Былины Окоротья — страница 34 из 68

– Забавно, но одно время душегуб даже считал, что я спасла его от жаждущих крови и возмездия крестьян. Толпа желала разорвать его голыми руками. Глупец не знал, что его ждет…

– Думаю, ведай он о том, что с ним собираются сотворить волхвы, сам бы бросился на вилы ближайшего из крепачей.

– О, я бы не позволила ему так просто отделаться. Даже если бы он перегрыз себе вены по дороге на плаху.

Врасопряха снова усмехнулась, и от этой ухмылки Всеволоду стало не по себе. Он словно приподнял кисею над хлебным караваем, но обнаружил там гниющий кусок мяса, в котором копошатся черви. Если хотела, Врасопряха умела нагнать жути.

– Тебе может показаться, – продолжила колдунья, – что я сейчас скажу ужасную вещь, но каждый божий день, когда я видела в глазах этого ублюдка страдание, агонию души, пожираемой темной тварью, у меня становилось чуть теплее здесь. – Женщина коснулась пальцами груди. – Кара всегда должна соответствовать проступку, ты так не считаешь?

– И вас не заботит, что он по-прежнему опасен? Что, если пойманный вами Безднорожденный вырвется на волю? Он превратит Ксыра уже не в то чудовище в людском обличье, о котором ты рассказала, а в самое что ни на есть настоящее. С клыками, когтями и неуемной жаждой убийства. Признаю, мне не доводилось видеть преображенных одержимых, но рассказы о них давно в народе ходят. Страшные истории, дурные. И во всех, которые мне доводилось слышать, повторяется одна и та же правда: одержимых очень трудно уничтожить. Я не хочу, чтобы в разгар боя твой подопечный взбесился и бросился на моих ребят.

– Не тревожься, сдерживающие чары, которыми я его опутала, более чем надежны. – Колдунья отступила от Ксыра, а тот даже не попытался отереть капли крови, выступившие у него на лице.

– Эх, ежели бы мне давали медный грош каждый раз, когда я слышу нечто подобное, стал бы богатеем.
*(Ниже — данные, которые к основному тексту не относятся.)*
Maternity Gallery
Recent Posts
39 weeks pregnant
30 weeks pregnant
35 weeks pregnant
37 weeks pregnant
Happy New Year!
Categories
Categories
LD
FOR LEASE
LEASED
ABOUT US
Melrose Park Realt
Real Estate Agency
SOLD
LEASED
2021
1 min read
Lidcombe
Но обычно складывается все как раз наоборот. Любой подвох, что может приключиться, обязательно произойдет – таков закон мирозданья.

– Не в данном случае, – сухо бросила Врасопряха, в мгновение став колючей и раздражительной, какой делалась всегда, когда кто-нибудь начинал сомневаться в ее способностях. – И чтоб ты знал, Темные так же отличаются друг от друга, как и божьи твари на Земле. Та, что заперта в этом богатырском теле, что-то сродни нашей собаке или другому небольшому зверю. Злобная, как и все Темные, она, к счастью, легко поддается дрессировке. Я не стану утверждать, что бестия перестает быть опасной, но при надлежащем обращении она становится чрезвычайно полезна. А в нашем случае, возможно, и незаменима, поскольку Карасева Скверна, скорее всего, пришла из Бездны.

– Почему ты так решила?

– Помнишь, что Харитон сказал в деревне?

Всеволод наморщил лоб, припоминая разговор со старостой Барсучьего Лога.
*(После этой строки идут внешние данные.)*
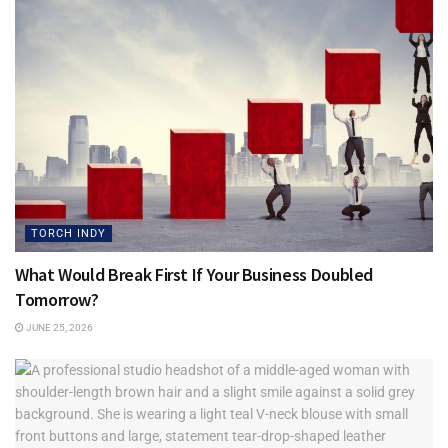
TORCH INDY
What Would Break First If Your Business Doubled
Tomorrow?
JUNE 25, 2026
– Ты про слова старосты, будто накануне бед в болота упала звезда? Считаешь, это как-то связано?

Врасопряха помолчала, подбирая нужные слова. Всеволод не мог отделаться от ощущения, что колдунья пытается облечь свои мысли в понятную для него форму. Это немного задело воеводу, который никогда не считал себя тупицей.

– Сейчас я не могу сказать определенно, имеет ли отношение упавший метеор к цели нашего похода или нет. Однако некоторые приметы указывают на это. Так что способности Ксыра чуять себе подобных могут нам сильно пригодиться.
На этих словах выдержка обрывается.